Should I forgive inappropriate laughter at old movies?

Most of my classic film watching has been at home, but I’ve been catching some old flicks on the big screen lately. Today I saw a Hitchcock double-feature. First up was Rear Window; it’s my favorite of his, and I was particularly mesmerized seeing it in a theater for the first time. The audience was sparse and well-behaved.

For the second film, The Wrong Man, the theater filled up. I hadn’t seen it before, and I have to admit, backed up to Rear Window, it seemed pretty dreary; there’s little or no humor to break the tension, and Henry Fonda makes for a pretty milquetoast paesan.
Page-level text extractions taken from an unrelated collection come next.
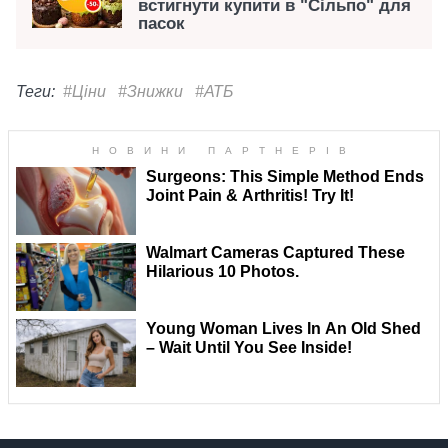
встигнути купити в "Сільпо" для
пасок
Теги:
#Ціни
#Знижки
#АТБ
But it’s a decent docudrama, has some cool NY street scenes, and I was glad I got to see something a little different from Hitchock.

The thing that got under my skin, however, was the tittering from a certain subsection of the audience (maybe 15-20 people out of 100). It mostly started after Anthony Quayle hit the screen; he plays an attorney who represents Fonda’s character, and I guess his acting style seems a little dated. The laughter intensified when the scenes between Fonda and Vera Miles, playing his wife, become a tad melodramatic as she descends into madness.

So, you see what I’m getting at; the laughter wasn’t due to any Hitchcockian winking and nudging, but because a portion of the audience couldn’t move past the old-fashioned acting and concentrate on the story. It’s the sort of thing I remember from watching old movies in high school, but I was sorely disappointed to encounter it sitting in an art-house theater.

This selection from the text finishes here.